Now when they had passed through Amphipolis and Apollonia, they came to Thessalonica, where there was a synagogue of the Jews. And Paul went in, as was his custom, and on three Sabbath days he reasoned with them from the Scriptures, explaining and proving that it was necessary for the Christ to suffer and to rise from the dead, and saying, “This Jesus, whom I proclaim to you, is the Christ.” And some of them were persuaded and joined Paul and Silas, as did a great many of the devout Greeks and not a few of the leading women. But the Jews were jealous, and taking some wicked men of the rabble, they formed a mob, set the city in an uproar, and attacked the house of Jason, seeking to bring them out to the crowd. And when they could not find them, they dragged Jason and some of the brothers before the city authorities, shouting, “These men who have turned the world upside down have come here also, and Jason has received them, and they are all acting against the decrees of Caesar, saying that there is another king, Jesus.” And the people and the city authorities were disturbed when they heard these things. And when they had taken money as security from Jason and the rest, they let them go.

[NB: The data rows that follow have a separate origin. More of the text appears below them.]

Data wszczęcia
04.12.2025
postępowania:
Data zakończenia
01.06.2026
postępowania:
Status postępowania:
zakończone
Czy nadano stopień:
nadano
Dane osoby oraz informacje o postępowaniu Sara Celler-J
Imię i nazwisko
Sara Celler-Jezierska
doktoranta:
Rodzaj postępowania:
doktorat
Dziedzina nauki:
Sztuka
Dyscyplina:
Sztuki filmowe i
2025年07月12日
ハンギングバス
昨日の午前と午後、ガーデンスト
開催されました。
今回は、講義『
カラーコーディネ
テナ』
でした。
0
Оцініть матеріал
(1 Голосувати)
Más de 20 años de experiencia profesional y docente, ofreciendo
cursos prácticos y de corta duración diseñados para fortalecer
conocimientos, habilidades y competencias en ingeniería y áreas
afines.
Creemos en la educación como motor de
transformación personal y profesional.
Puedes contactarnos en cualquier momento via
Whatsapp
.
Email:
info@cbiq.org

The brothers immediately sent Paul and Silas away by night to Berea, and when they arrived, they went into the Jewish synagogue. Now these Jews were more noble than those in Thessalonica; they received the word with all eagerness, examining the Scriptures daily to see if these things were so. Many of them therefore believed, with not a few Greek women of high standing as well as men. But when the Jews from Thessalonica learned that the word of God was proclaimed by Paul at Berea also, they came there too, agitating and stirring up the crowds. Then the brothers immediately sent Paul off on his way to the sea, but Silas and Timothy remained there. Those who conducted Paul brought him as far as Athens, and after receiving a command for Silas and Timothy to come to him as soon as possible, they departed. – Acts 17:1–15 (ESV)

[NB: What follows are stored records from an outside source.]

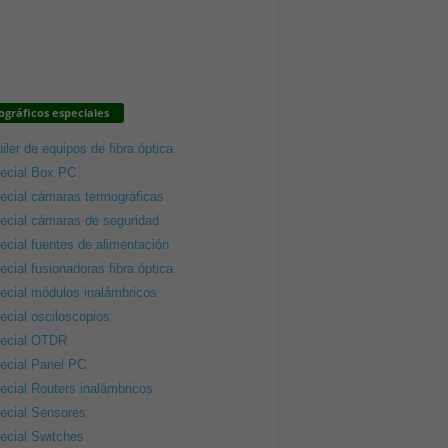
gráficos especiales
iler de equipos de fibra óptica
ecial Box PC
ecial cámaras termográficas
ecial cámaras de seguridad
ecial fuentes de alimentación
ecial fusionadoras fibra óptica
ecial módulos inalámbricos
ecial osciloscopios
ecial OTDR
ecial Panel PC
ecial Routers inalámbricos
ecial Sensores
ecial Switches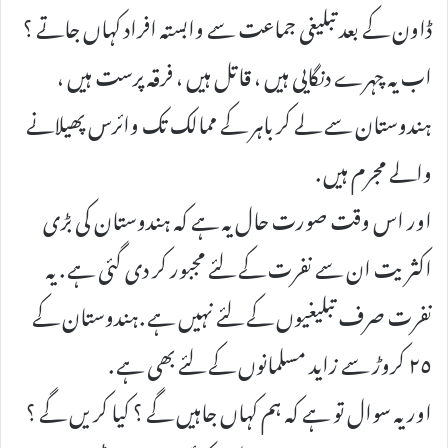
ڈاون کے بعد تبلیغی جماعت سے وابستہ افراد کہاں جاتے ؟
اب یہ چہرے دنگایی ہیں ، قاتل ہیں ، فرقہ پرست ہیں ،
ہندوستان سے لے کر باہر کے ممالک تک وائرس پھیلانے
والے مجرم ہیں .
اور اس وقت صورت حال یہ ہے کہ ہندوستان کی بڑی
اکثریت ان سے نفرت کے لئے مجبور کر دی گئی ہے . یہ
نفرت صرف تبلیغیوں کے لئے نہیں ہے .ہندوستان کے
٢٥ کروڑ سے زاید مسلمانوں کے لئے بھی ہے .
اور یہ سوال تو ہے کہ ہم کہاں جاہیں گے ؟ کیا کریں گے ؟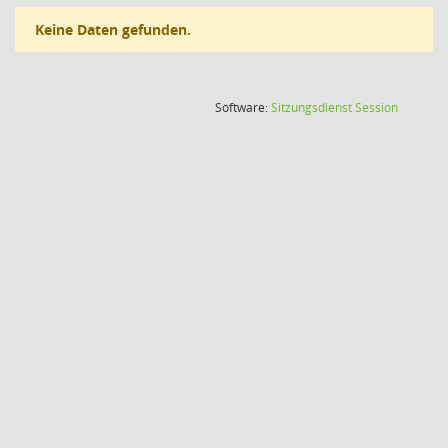
Keine Daten gefunden.
(Wird in
Software:
Sitzungsdienst
Session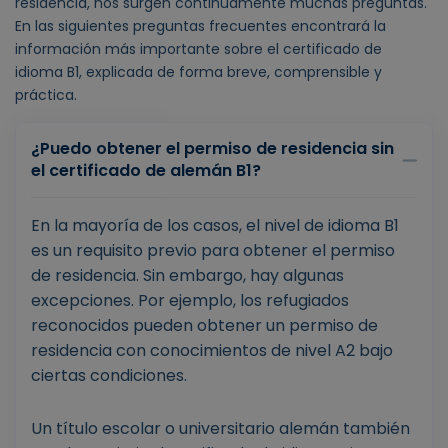
residencia, nos surgen continuamente muchas preguntas.
En las siguientes preguntas frecuentes encontrará la
información más importante sobre el certificado de
idioma B1, explicada de forma breve, comprensible y
práctica.
¿Puedo obtener el permiso de residencia sin
el certificado de alemán B1?
En la mayoría de los casos, el nivel de idioma B1
es un requisito previo para obtener el permiso
de residencia. Sin embargo, hay algunas
excepciones. Por ejemplo, los refugiados
reconocidos pueden obtener un permiso de
residencia con conocimientos de nivel A2 bajo
ciertas condiciones.
Un título escolar o universitario alemán también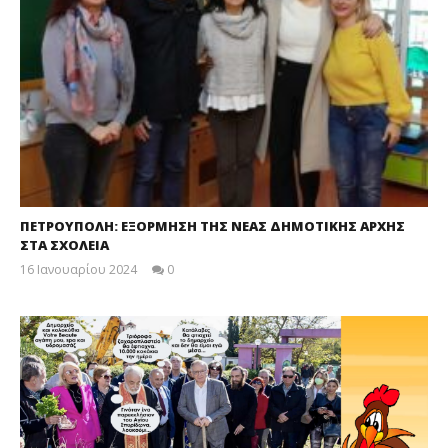
ΠΕΤΡΟΥΠΟΛΗ: ΕΞΟΡΜΗΣΗ ΤΗΣ ΝΕΑΣ ΔΗΜΟΤΙΚΗΣ ΑΡΧΗΣ
ΣΤΑ ΣΧΟΛΕΙΑ
16 Ιανουαρίου 2024
0
maxitis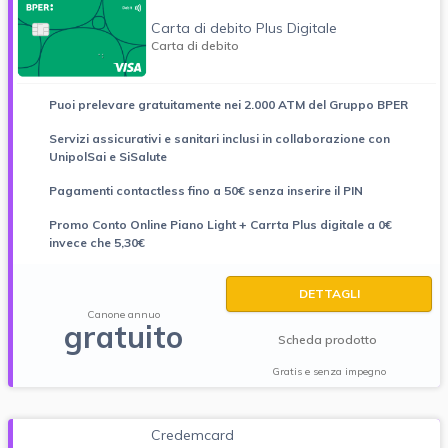
Carta di debito Plus Digitale
Carta di debito
Puoi prelevare gratuitamente nei 2.000 ATM del Gruppo BPER
Servizi assicurativi e sanitari inclusi in collaborazione con
UnipolSai e SiSalute
Pagamenti contactless fino a 50€ senza inserire il PIN
Promo Conto Online Piano Light + Carrta Plus digitale a 0€
invece che 5,30€
DETTAGLI
Canone annuo
gratuito
Scheda prodotto
Gratis e senza impegno
Credemcard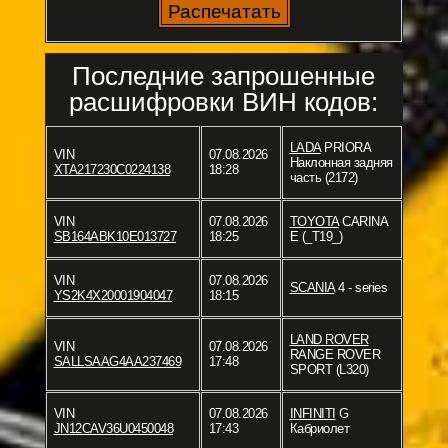
Последние запрошенные
расшифровки ВИН кодов:
LADA
PRIORA
VIN
07.08.2026
Наклонная задняя
XTA217230C0224138
18:28
часть (2172)
VIN
07.08.2026
TOYOTA
CARINA
SB164ABK10E013727
18:25
E (_T19_)
VIN
07.08.2026
SCANIA
4 - series
YS2K4X20001904047
18:15
LAND ROVER
VIN
07.08.2026
RANGE ROVER
SALLSAAG4AA237469
17:48
SPORT (L320)
VIN
07.08.2026
INFINITI
G
JN12CAV36U0450048
17:43
Кабриолет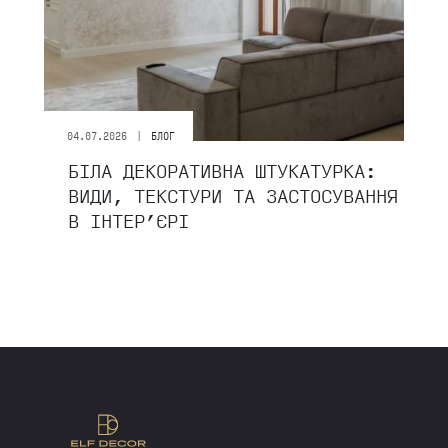
|
04.07.2026
БЛОГ
БІЛА ДЕКОРАТИВНА ШТУКАТУРКА:
ВИДИ, ТЕКСТУРИ ТА ЗАСТОСУВАННЯ
В ІНТЕР’ЄРІ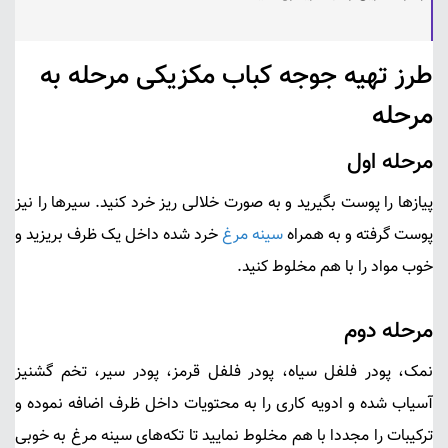
طرز تهیه جوجه کباب مکزیکی مرحله به
مرحله
مرحله اول
پیازها را پوست بگیرید و به صورت خلالی ریز خرد کنید. سیرها را نیز
پوست گرفته و به همراه
سینه مرغ
خرد شده داخل یک ظرف بریزید و
خوب مواد را با هم مخلوط کنید.
مرحله دوم
نمک، پودر فلفل سیاه، پودر فلفل قرمز، پودر سیر، تخم گشنیز
آسیاب شده و ادویه کاری را به محتویات داخل ظرف اضافه نموده و
ترکیبات را مجددا با هم مخلوط نمایید تا تکه‌های سینه مرغ به خوبی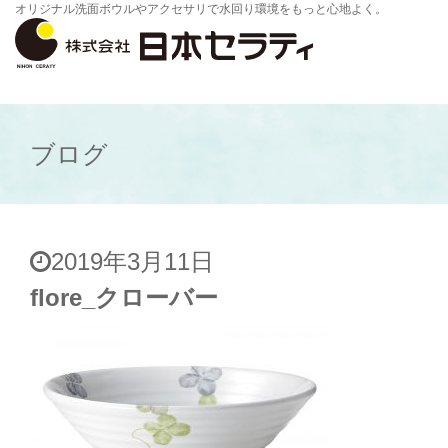
オリジナル洗面ボウルやアクセサリで水回り環境をもっと心地よく。
ブログ
2019年3月11日
flore_クローバー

There have been two gale winds blowing against Paul’s ministry. One has been Jewish persecution and the other persecution by the Roman authorities. Increasingly Paul will be struggling against the latter. N.T. Wright helps us understand why:
Anyone who suggests that Luke was writing this book to show the authorities who might glance at it that Christianity was a peaceful movement which merely encouraged everyone to be good citizens should look at this pair of verses and think again. ‘These people who have been turning the world upside down’, they said, ‘have come here.’ Well, yes. Paul would probably, if pushed, say that they were turning the world right way up, because it was currently upside down, but he most likely have been quite pleased to see that people had at least understood that he wasn’t’ just offering people a new religious experience, but announcing to the world that its creator was at last setting it all right. And, the charge goes on, ‘all of them all acting against Caesar’s decrees’ – they don’t say which ones, but the meaning seems to be in the final phrase – ‘saying that there is another king, namely Jesus.’
Another king! Well they really have got the message. Jesus is Lord and Caesar isn’t; the fundamental ‘decree’ or ‘dogma’ of Caesar is that he and he alone is emperor. Northern Greece had been the site of the awful civil wars a century before, where Brutus and Cassius had fought it out with Anthony and Octavian after the death of Julius Caesar, and Anthony and Octavian (Augustus) had fought it out for eventual mastery. A phrase like ‘another king’ sounded very much as though people were thinking of starting another civil war aimed at ousting the Emperor Claudius and installing another candidate. If all this took place, as seems likely, around AD 50, we should remind ourselves that less than two decades later no fewer than three emperors were hailed, in far flung parts of the empire, as ‘another king’, and installed in quick succession, making up the ‘year of four emperors’ of AD 69. These things were all too possible, and the charge all too believable.
So yes, increasing Paul was being persecuted by the Romans but this hardly means that the Jews were leaving him alone. In verse 11, we are famously told that the Jews in Berea were more noble-minded than those in Thessalonica because they kept examining the Scriptures to see whether or not what Paul was telling them was true. But what we shouldn’t miss is that, in their fury, some of the Jews from Thessalonica actually traveled to Berea to persecute Paul there too! This will be critical to remember when we begin studying First Thessalonians next week. In particular, it would be good if we could keep these two truths in mind: (1) Paul was driven out of Thessalonica in just a few weeks. This means that the new Christians there had essentially no time to mature in the faith before they were left without an Apostolic teacher; and (2) The fledging church in Thessalonica was worshipping in an environment where they could expect severe opposition both from the Gentiles and also from the Jews.
MEMORY WORK – Shorter Catechism Q/A 65
Q. 65. What is forbidden in the fifth commandment?
A. The fifth commandment forbiddeth the neglecting of, or doing anything against, the honor and duty which belongeth to every one in their several places and relations.